RocksDB is an LSM storage engine whose growth has proliferated tremendously in the last few years. RocksDB-Cloud is open-source and is fully compatible with RocksDB, with the additional feature that all data is made durable by automatically storing it in cloud storage (e.g. Amazon S3).
We, at Rockset, use RocksDB-Cloud as one of the building blocks of Rockset’s distributed Converged Index. Rockset is designed with cloud-native principles, and one of the primary design principles of a cloud-native database is to have separation of compute from storage. We will discuss how we extended RocksDB-Cloud to have a clean separation of its storage needs and its compute needs.
A compactor, operated by U.S. Navy Seabees, performing soil compaction
RocksDB’s LSM engine
RocksDB-Cloud stores data in locally attached SSD or spinning disks. The SSD or the spinning disk provides the storage needed to store the data that it serves. New writes to RocksDB-Cloud are written to an in-memory memtable, and then when the memtable is full, it is flushed to a new SST file in the storage.

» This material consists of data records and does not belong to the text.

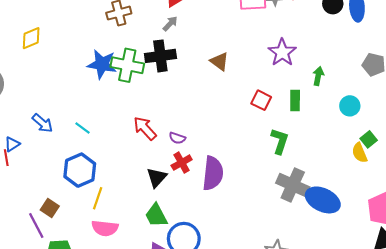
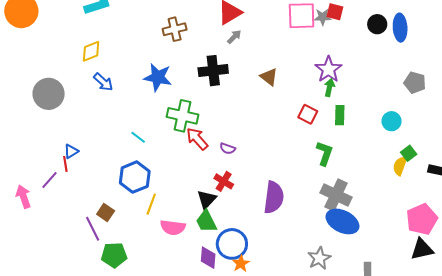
gray arrow: (170, 24) -> (234, 37), moved
green cross: (127, 65) -> (182, 116), moved
green arrow: (318, 76) -> (329, 87), moved
blue arrow: (43, 123) -> (103, 82), moved
yellow semicircle: (360, 153) -> (400, 166), turned 42
red cross: (182, 163) -> (224, 181), moved, turned -30
purple semicircle: (213, 173) -> (274, 197), moved
black triangle: (157, 177) -> (207, 199), moved
blue ellipse: (323, 200) -> (342, 221), moved
pink semicircle: (105, 228) -> (173, 227), moved

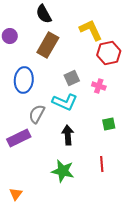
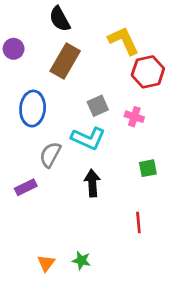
purple rectangle: (19, 138) -> (26, 187), size x0.7
green star: (63, 171) -> (81, 260), moved, size x0.6
orange triangle: (16, 194) -> (46, 263), moved

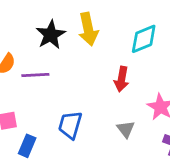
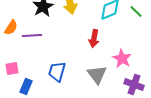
gray triangle: (126, 129) -> (97, 75), size x1.5

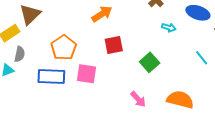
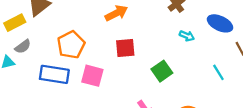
gray semicircle: (20, 54) -> (23, 47), turned 35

Being an LSM storage engine, a set of background threads are used for compaction, and compaction is a process of combining a set of SST files and generating new SST files with overwritten keys and deleted keys purged from the output files. Compaction needs a lot of compute resources. The higher the write rate into the database, the more compute resources are needed for compaction, because the system is stable only if compaction is able to keep up with new writes to your database.
The problem when compute and storage are not disaggregated
In a typical RocksDB-based system, compaction occurs on CPUs that are local on the server that hosts the storage as well. In this case, compute and storage are not disaggregated. And this means that if your write rate increases but the total size of your database remains the same, you would have to dynamically provision more servers, spread your data into all those servers and then leverage the additional compute on these servers to keep up with the compaction load.
This has two problems:
- Spreading your data into more servers is not instantaneous because you have to copy a lot of data to do so. This means you cannot react quickly to a fast-changing workload.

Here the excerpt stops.